Linux FireWire Clustering: Brain Dump

I had an interest in shared storage FireWire clustering on Linux for a while. After spending a couple of evenings learning about it and having a little play I ended up with a big text file of links and notes. Below is the slightly more rationalised version of my notes. If I ever need it again I’ll try and write them up properly, in the mean time they might serve as a useful pointer to some other traveller.

Thanks to a push by Apple FireWire is now reaching commodity status. The hardware itself is getting cheaper and widely available. Software and operating system support is getting better and as these continue to increase more people will hack around with the technology. I’ve only become interested in FireWire for one main reason; as cheap, shared storage.

It’s been possible to share SCSI disks between two or more machines for quite a while. Unfortunately the hardware required has always been expensive, uncommon and (at the lower end) had a lot of problems with one machine rebooting and causing problems for all the others. So why do people use it? Because it’s one of the best ways to do multi-node shared storage.

If we look at pure performance then FireWire isn’t going to upset the SCSI or fibre channel users too much, while it’s quick enough for basic networking (Apples IP over FireWire) it’s not really suited for a heavily used production environment; but if you have one of those then you should invest in a SCSI or fibre channel based option instead. So why would you use FireWire for shared storage?

There are two main reasons, firstly (and these articles whetted my interest in shared FireWire) Oracle have documented how to use FireWire Real Application Clusters and even their Director of Linux Engineering, Wim Coekaerts, has written about Setting Up Linux with FireWire-Based Shared Storage for Oracle9i RAC as an economical way to develop and test RAC environments without requiring two hideously expensive storage deployments; one for live and one for dev/QA. It’s worth noting that while Oracle do mention this as an option they don’t in any way (at the time of writing) support it. It’s going to be a long while before you see FireWire shared storage holding Oracle databases in live!

So how do you do it? A number of external FireWire drives (the Oxford 911 chipset seems to work well) allow multiple simultaneous logins to the device.
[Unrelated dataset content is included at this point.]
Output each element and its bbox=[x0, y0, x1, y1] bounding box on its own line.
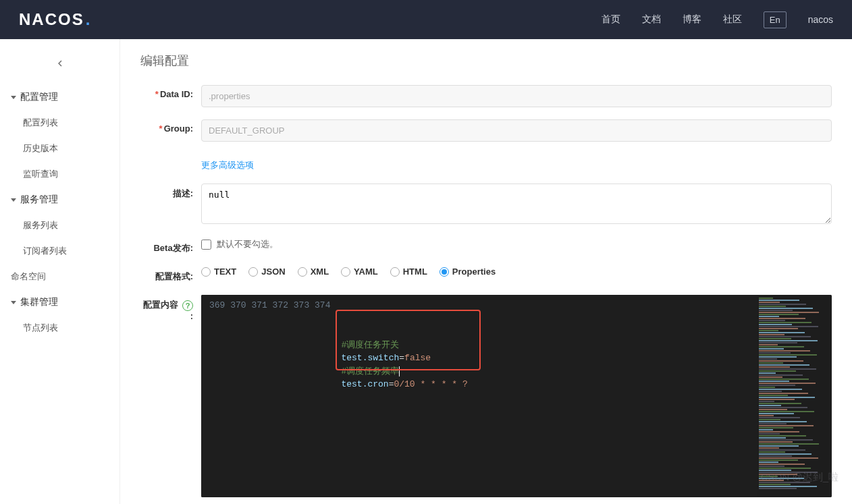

If you have two machines with decent FireWire cards (I don’t have a list of which ones do and don’t work) and (this is VERY IMPORTANT!) a decent clustered file system (OCFS is known to work and GFS may be usable) then you can configure hosts running Linux to share the storage. For full details have a look at the Oracle articles above.

As an aside under Linux you can use software called DRDB for sharing storage across two machines. Here’s a summary taken from the DRDB site itself "DRBD is a block device which is designed to build high availability clusters. This is done by mirroring a whole block device via (a dedicated) network. You could see it as a network raid-1. DRBD takes over the data, writes it to the local disk and sends it to the other host. On the other host, it takes it to the disk there.“ While DRDB isn’t the ideal solution for everyone (for some discussion on this have a look at the Linux Clustering thread.

Notes:

  • VMWare lets you pretend to have shared SCSI disks. Virtual PC server might also let you.
  • When ever I found a mention of FireWire Clustering on Windows it got shot down very quickly. I don't see it being a Windows feature for a fair while.
  • From IEEE 1394 and RFC 2734; a viable HSI for hypercubes: "Currently, you can get 100Mbps solid using the eth1394 driver and 120Mbps to 130Mbps using ip1394 for certain packet sizes"
  • Linux FireWire Support

PS While researching FireWire Clustering I discovered how much I HATE the Google Groups interface.